Page images and extracted text
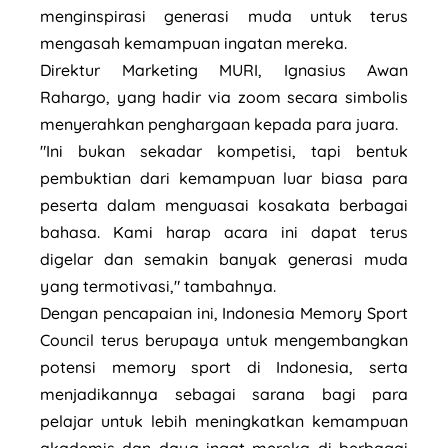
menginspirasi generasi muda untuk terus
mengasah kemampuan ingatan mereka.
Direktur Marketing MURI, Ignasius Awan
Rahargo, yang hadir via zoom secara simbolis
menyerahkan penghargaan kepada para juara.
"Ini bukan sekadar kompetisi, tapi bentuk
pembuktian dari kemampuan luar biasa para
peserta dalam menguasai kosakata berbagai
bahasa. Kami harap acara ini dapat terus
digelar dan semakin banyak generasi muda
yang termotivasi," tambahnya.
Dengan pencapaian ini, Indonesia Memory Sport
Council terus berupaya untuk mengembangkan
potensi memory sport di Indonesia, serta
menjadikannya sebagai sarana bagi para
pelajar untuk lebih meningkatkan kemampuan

--

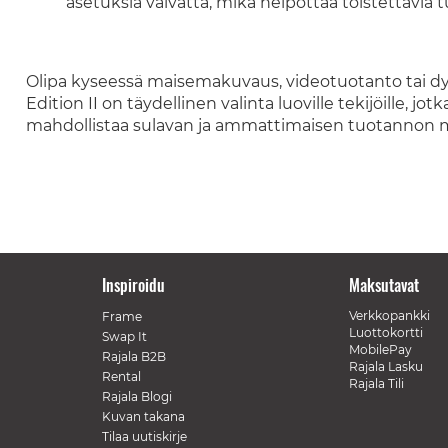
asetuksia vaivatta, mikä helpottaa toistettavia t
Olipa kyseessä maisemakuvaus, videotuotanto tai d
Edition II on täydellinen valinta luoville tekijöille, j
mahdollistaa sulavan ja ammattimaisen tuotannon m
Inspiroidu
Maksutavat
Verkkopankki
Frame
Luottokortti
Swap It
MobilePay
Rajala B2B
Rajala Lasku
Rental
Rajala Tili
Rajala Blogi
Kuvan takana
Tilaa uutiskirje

> _What you should do_
Looking back over the data above, restate word for word the lines that begin at the line with "menginspirasi generasi muda untuk terus" and end at the line with "pelajar untuk lebih meningkatkan kemampuan", inclusive.

> _Response below_
menginspirasi generasi muda untuk terus
mengasah kemampuan ingatan mereka.
Direktur Marketing MURI, Ignasius Awan
Rahargo, yang hadir via zoom secara simbolis
menyerahkan penghargaan kepada para juara.
"Ini bukan sekadar kompetisi, tapi bentuk
pembuktian dari kemampuan luar biasa para
peserta dalam menguasai kosakata berbagai
bahasa. Kami harap acara ini dapat terus
digelar dan semakin banyak generasi muda
yang termotivasi," tambahnya.
Dengan pencapaian ini, Indonesia Memory Sport
Council terus berupaya untuk mengembangkan
potensi memory sport di Indonesia, serta
menjadikannya sebagai sarana bagi para
pelajar untuk lebih meningkatkan kemampuan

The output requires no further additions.